Saturday, March 8, 2014

Apraxia update and advice for parents of children with apraxia

Someone recently asked me for advice on their newly diagnosed child. Here's sort of a brain dump of thoughts.


Nea is 9 and half. She’s a June birthday, so she’s one of the youngest in her 4th grade class, which is my greatest regret. I should have held her back, but the school was not supportive, and I didn't want to call lawyers in. She’s about a year behind academically, which is much better than a few years ago. She can spell words like “family, students, those, running.” Not bad, considering she still has trouble with TH, J, and R. Also, her short vowels continue to be an issue. Our school SLP (90 minutes a week) and private SLP (60 minutes a week) work together closely.

I asked our private SLP (who is FANTASTIC. Keep looking until you find someone with experience in apraxia.) recently what Nea’s long-term prognosis is. For the first time, her answer was 100% intelligibility! Imagine my joy. She’s not there yet, but we keep working towards it.

One thing that we emphasized very early in her life was, "I don't understand. Can you tell me another way?" This has really paid off. She uses gestures, she tells us context, she puts the word in a sentence.

What I noticed over time was that she wouldn't get easier to understand even as her speech improved, because she was using more complex ideas, abstract concepts, etc. It was helpful that she was used to explaining herself in different ways.
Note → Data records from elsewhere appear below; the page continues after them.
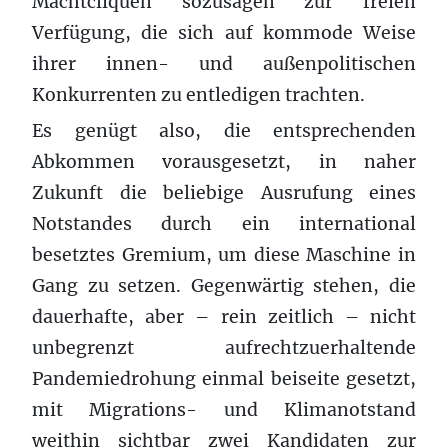
Machtcliquen sozusagen zur freien
Verfügung, die sich auf kommode Weise
ihrer innen- und außenpolitischen
Konkurrenten zu entledigen trachten.
Es genügt also, die entsprechenden
Abkommen vorausgesetzt, in naher
Zukunft die beliebige Ausrufung eines
Notstandes durch ein international
besetztes Gremium, um diese Maschine in
Gang zu setzen. Gegenwärtig stehen, die
dauerhafte, aber – rein zeitlich – nicht
unbegrenzt aufrechtzuerhaltende
Pandemiedrohung einmal beiseite gesetzt,
mit Migrations- und Klimanotstand
weithin sichtbar zwei Kandidaten zur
That's maybe the hardest thing about having a kid with a huge speech problem. For years you don't have any view into their inner thoughts. You only get small clues into what's bothering them. And it sucks that everything is such a struggle. Even now she still has to repeat herself a few times every day to us, and we understand her better than anyone else.

We just had her annual IEP, and I needed to put together some speech samples for our private SLP’s report. Here’s what I sent:

A few random thoughts from Nea:
  • How the people take it out anyways? 
  • How many people there are in Africa?
  • Where you teach German school?
 As you can see, there are lingering grammatical issues. I asked her what the perfect summer camp would be and she said:
Play with stuffed animals camp. 6 Flags America camp. Lombard pool camp to play in the water. Everything kids can do camp. There's no adults -- kids make their own decisions. And the last one is ... What are you writing? TV and video game camp.

Happiness is having a child that can say, “There's no adults -- kids make their own decisions.” It was totally understandable, even with articulation errors. What a great sentence.

Nea is in the other room practicing her drums for band. She finally learned to ride her bike at 8 years old. My greatest hope is that someday she enjoys reading. J

Advice for parents of children with apraxia

Having a special needs child intensifies your worry, your frustration with friends and family, your fear. It’s hard on our hearts, our marriages, our social network. Here’s what I wish I had heard 5 years ago:

Forgive yourself. Yes, you could always do 10 more minutes of speech practice, but your main role in your child’s life is PARENT. No one else can fill that role. Nea is a massive cuddlebug. I assume it’s what she needs to help her function in her stressful life.

Think of it this way: if you can make your child happy and make sure he/she continues to work hard in speech and academics, that is your greatest gift to him/her. Nea loves going to school, and she works hard every day, she’s a very happy child, and I consider all of that pretty damn important.

Advocate at school, getting all the services you can for him/her. Educate yourself on what services are available. What are other parents getting for their kids? Never take the school's answer as a final answer. They may say no one receives more than 60 minutes a week of speech therapy. That statement is not legal. They must provide services as deemed necessary for your child's individual needs. Ask for everything in writing. 

If people in your life are not supportive, try to build a new support system with other parents with special needs kids. My Facebook feed is full of CASANA posts. Try to find a local group of supportive parents and meet up once a month.

I know you want a crystal ball. No one knows what the future holds. It’s a very hard path we’re on. Be kind to yourself.